While James was comfortable around the men at work, that was not the case when it came to the few women who worked at the plant, mainly clerks in the front office. Whenever James needed to talk to them, even to do something as simple as put in a vacation request, the others noticed he was as tense as a schoolboy on his first date. “He looked real fidgety,” said Gibson. “Like guys do in their early teens when girls make them nervous. Usually it’s something you grow out of.”

As is often the case in plants where men work with few women, every once in a while a
Playboy
magazine or its equivalent made its way into the shop. On such occasions, it passed from hand to hand through the plant. Often the others stood in a group to present it to James, who self-consciously
fanned through it. He always blushed and looked uneasy. Bergstrom’s co-workers laughed heartily at his embarrassment. “You ought to get yourself something like that,” one would taunt. “Wouldn’t that be nice, James?”
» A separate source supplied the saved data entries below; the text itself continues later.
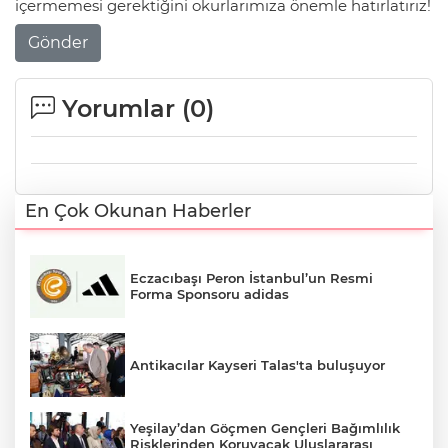
içermemesi gerektiğini okurlarımıza önemle hatırlatırız!
Gönder
Yorumlar (
0
)
En Çok Okunan Haberler
Eczacıbaşı Peron İstanbul’un Resmi
Forma Sponsoru adidas
Antikacılar Kayseri Talas'ta buluşuyor
Yeşilay’dan Göçmen Gençleri Bağımlılık
Risklerinden Koruyacak Uluslararası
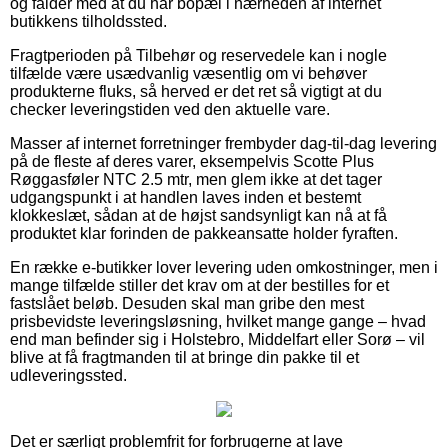
og falder med at du har bopæl i nærheden af internet
butikkens tilholdssted.
Fragtperioden på Tilbehør og reservedele kan i nogle
tilfælde være usædvanlig væsentlig om vi behøver
produkterne fluks, så herved er det ret så vigtigt at du
checker leveringstiden ved den aktuelle vare.
Masser af internet forretninger frembyder dag-til-dag levering
på de fleste af deres varer, eksempelvis Scotte Plus
Røggasføler NTC 2.5 mtr, men glem ikke at det tager
udgangspunkt i at handlen laves inden et bestemt
klokkeslæt, sådan at de højst sandsynligt kan nå at få
produktet klar forinden de pakkeansatte holder fyraften.
En række e-butikker lover levering uden omkostninger, men i
mange tilfælde stiller det krav om at der bestilles for et
fastslået beløb. Desuden skal man gribe den mest
prisbevidste leveringsløsning, hvilket mange gange – hvad
end man befinder sig i Holstebro, Middelfart eller Sorø – vil
blive at få fragtmanden til at bringe din pakke til et
udleveringssted.
Det er særligt problemfrit for forbrugerne at lave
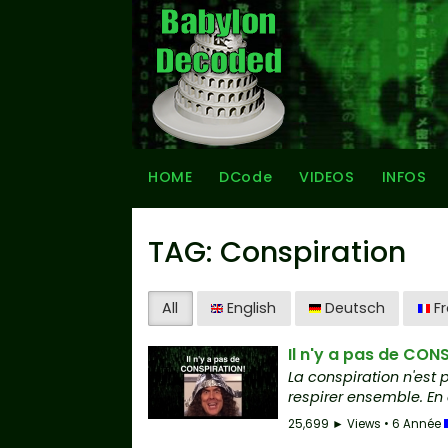
HOME
DCode
VIDEOS
INFOS
TAG: Conspiration
All
English
Deutsch
Fr
Il n'y a pas de CON
La conspiration n'est 
respirer ensemble. En c
25,699 ► Views • 6 Année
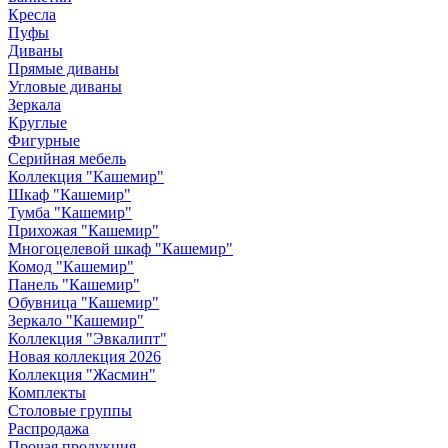
Кресла
Пуфы
Диваны
Прямые диваны
Угловые диваны
Зеркала
Круглые
Фигурные
Серийная мебель
Коллекция "Кашемир"
Шкаф "Кашемир"
Тумба "Кашемир"
Прихожая "Кашемир"
Многоцелевой шкаф "Кашемир"
Комод "Кашемир"
Панель "Кашемир"
Обувница "Кашемир"
Зеркало "Кашемир"
Коллекция "Эвкалипт"
Новая коллекция 2026
Коллекция "Жасмин"
Комплекты
Столовые группы
Распродажа
Прочая продукция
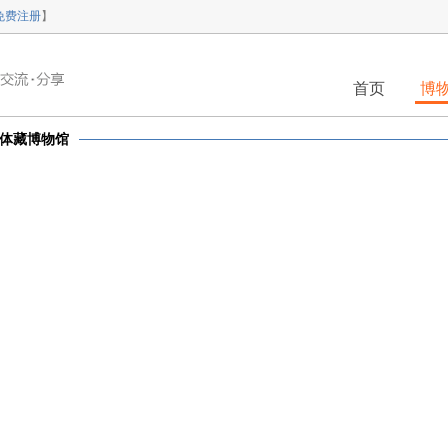
免费注册
】
首页
博
体藏博物馆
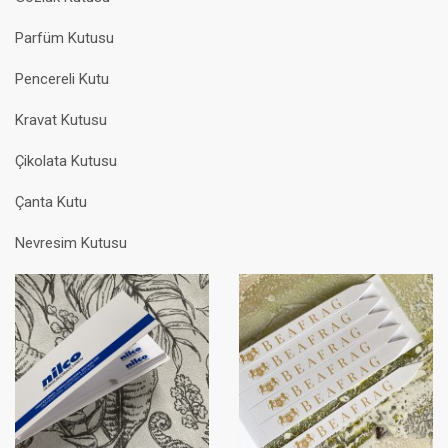
Parfüm Kutusu
Pencereli Kutu
Kravat Kutusu
Çikolata Kutusu
Çanta Kutu
Nevresim Kutusu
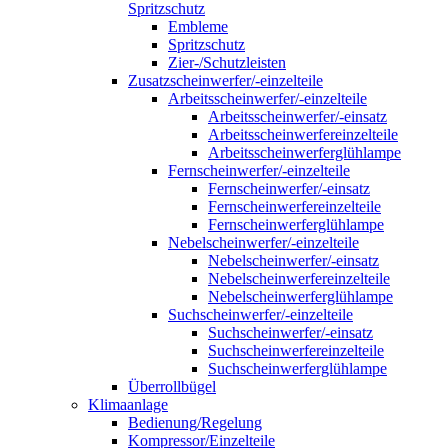
Spritzschutz
Embleme
Spritzschutz
Zier-/Schutzleisten
Zusatzscheinwerfer/-einzelteile
Arbeitsscheinwerfer/-einzelteile
Arbeitsscheinwerfer/-einsatz
Arbeitsscheinwerfereinzelteile
Arbeitsscheinwerferglühlampe
Fernscheinwerfer/-einzelteile
Fernscheinwerfer/-einsatz
Fernscheinwerfereinzelteile
Fernscheinwerferglühlampe
Nebelscheinwerfer/-einzelteile
Nebelscheinwerfer/-einsatz
Nebelscheinwerfereinzelteile
Nebelscheinwerferglühlampe
Suchscheinwerfer/-einzelteile
Suchscheinwerfer/-einsatz
Suchscheinwerfereinzelteile
Suchscheinwerferglühlampe
Überrollbügel
Klimaanlage
Bedienung/Regelung
Kompressor/Einzelteile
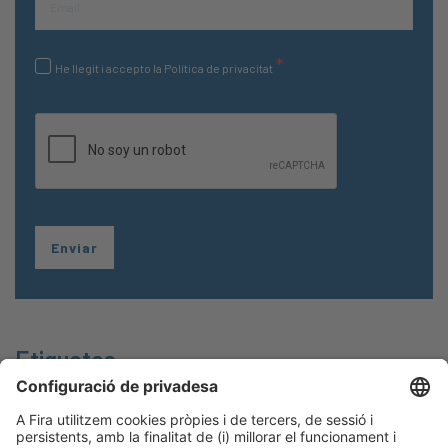
*
He llegit i accepto la Política de privacitat
Etiquetes
Accés a l'habitatge
Arquitectura saludable
Construcció
construcción
diseño
industrialitzada
Construcció sostenible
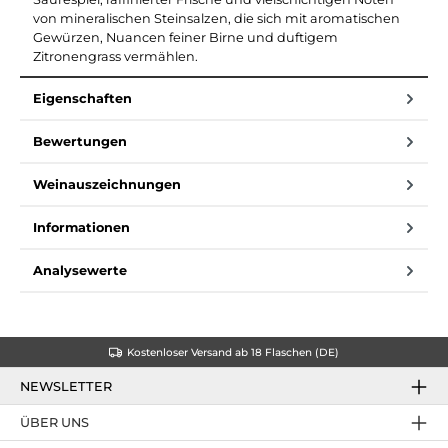
von mineralischen Steinsalzen, die sich mit aromatischen
Gewürzen, Nuancen feiner Birne und duftigem
Zitronengrass vermählen.
Eigenschaften
Bewertungen
Weinauszeichnungen
Informationen
Analysewerte
Kostenloser Versand ab 18 Flaschen (DE)
NEWSLETTER
ÜBER UNS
In fact, James’s lack of dates and girls was a common target of the good-natured teasing in the shop. It wasn’t unusual for one man or the other to say, “James, if you don’t get a girlfriend, everyone will think you’re queer.”

“Yeah, you’re right,” James would answer with a sheepish smile.

More often than not, it would end with the other man slapping James on the back and walking to his assigned station laughing at Bergstrom’s expense. As he had throughout high school, James went along, seeming to enjoy the joke as much as anyone. He never gave any indication that the sting of their words hit a particularly sensitive mark.

No one at work knew, but at home James heard similar admonitions, only with little show of humor. “My parents were really bothering me about dating,” said James later. “Because they thought I was gay or something. My mother kept saying, ‘People are going to start thinking you’re funny.’”

It wasn’t that James lacked an interest in women, however. Rather he felt increasingly drawn to them, like on those infrequent nights when someone smuggled a stag film into the plant. They turned off the lights in a secluded office, and many of the skeleton crew that worked the four-to-midnight shift gathered in the dark as an old movie projector lit the room. The others jeered, giving each other the elbow, as images of heavily endowed men and busty women joyfully intertwining flickered against the wall.

On such nights, James slouched in the background, watching, quiet. “He never said anything,” remembers one of the viewers. “It was easy to forget James was even there. The rest of us were all hooting and hollering. Some of the movies were really pretty crude. There was one with Linda Lovelace and one where a woman had sex with a dog.”

Years later, James would emulate a common theme in movies like the ones he watched with his friends: the scenario in which a masked man happens upon a lone beautiful young woman. Though she attempts to fight him off, the intruder overpowers her, binding her by the hands and feet, rendering her helpless and allowing him to do with her as he pleases. But in the fantasy of the movies, it isn’t rape. Instead the actress portraying the victim quickly discards a pretense of alarm and succumbs to her own secret, sensual passions. In the thin dimension of light pulsating through film, the woman willingly and lustfully surrenders all to the actor who portrays her rapist.